• **Exercise requirements**
Beginning at the line containing "Jak mohu vyhledávat členy fóra" in the material below and ending at the line containing "Kdo napsal tento program?", return each line exactly and add nothing.

• **Dataset records**
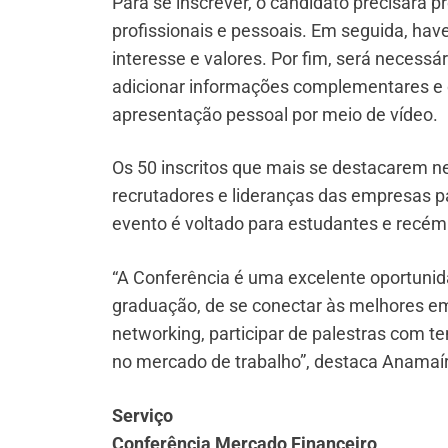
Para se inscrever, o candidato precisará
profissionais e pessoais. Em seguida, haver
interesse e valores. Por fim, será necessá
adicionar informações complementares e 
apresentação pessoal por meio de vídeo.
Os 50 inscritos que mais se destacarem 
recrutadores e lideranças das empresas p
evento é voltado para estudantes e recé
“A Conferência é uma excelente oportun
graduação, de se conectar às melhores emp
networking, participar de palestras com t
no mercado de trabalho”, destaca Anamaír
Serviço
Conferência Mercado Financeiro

---

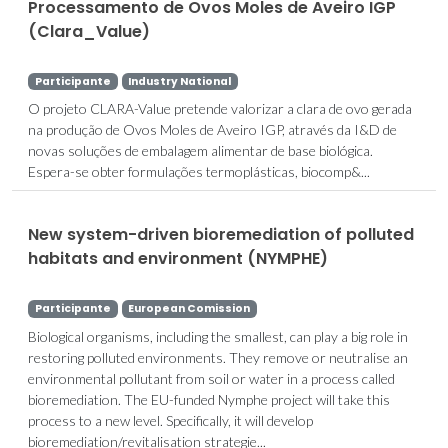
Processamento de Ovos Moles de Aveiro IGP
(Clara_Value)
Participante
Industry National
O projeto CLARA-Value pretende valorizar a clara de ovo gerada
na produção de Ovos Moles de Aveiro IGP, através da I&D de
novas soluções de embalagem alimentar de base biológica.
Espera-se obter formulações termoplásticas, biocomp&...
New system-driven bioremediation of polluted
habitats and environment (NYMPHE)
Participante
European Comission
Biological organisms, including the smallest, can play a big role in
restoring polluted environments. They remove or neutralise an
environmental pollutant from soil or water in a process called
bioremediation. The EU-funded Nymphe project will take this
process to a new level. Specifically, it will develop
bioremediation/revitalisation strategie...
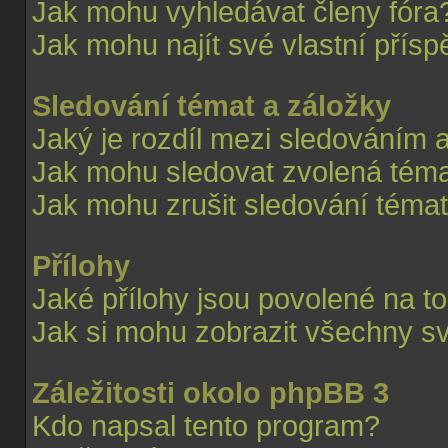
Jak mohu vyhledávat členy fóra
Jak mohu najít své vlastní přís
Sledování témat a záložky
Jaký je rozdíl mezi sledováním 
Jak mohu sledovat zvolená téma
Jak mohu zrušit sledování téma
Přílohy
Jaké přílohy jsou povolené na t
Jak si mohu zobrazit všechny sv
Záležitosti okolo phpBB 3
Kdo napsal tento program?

• **Solution for this task**
Jak mohu vyhledávat členy fóra
Jak mohu najít své vlastní přís
Sledování témat a záložky
Jaký je rozdíl mezi sledováním 
Jak mohu sledovat zvolená téma
Jak mohu zrušit sledování téma
Přílohy
Jaké přílohy jsou povolené na t
Jak si mohu zobrazit všechny sv
Záležitosti okolo phpBB 3
Kdo napsal tento program?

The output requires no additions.